[WHAT YOU HAVE TO DO] The whole listing is to be given again without alteration, except that its pictures are dropped.
BEGIN EXERCISE INPUT
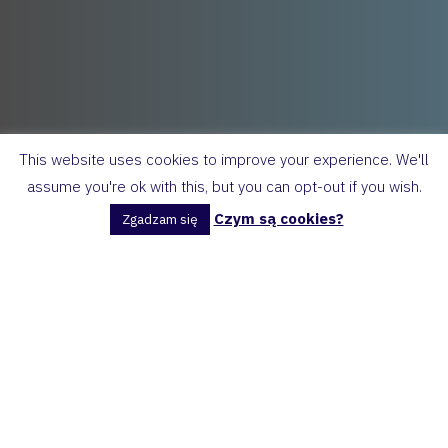
This website uses cookies to improve your experience. We'll
assume you're ok with this, but you can opt-out if you wish.
Czym są cookies?
Zgadzam się
Homework: 7 sentences about you!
END EXERCISE INPUT
[PROBLEM SOLUTION]
This website uses cookies to improve your experience. We'll
assume you're ok with this, but you can opt-out if you wish.
Czym są cookies?
Zgadzam się
Homework: 7 sentences about you!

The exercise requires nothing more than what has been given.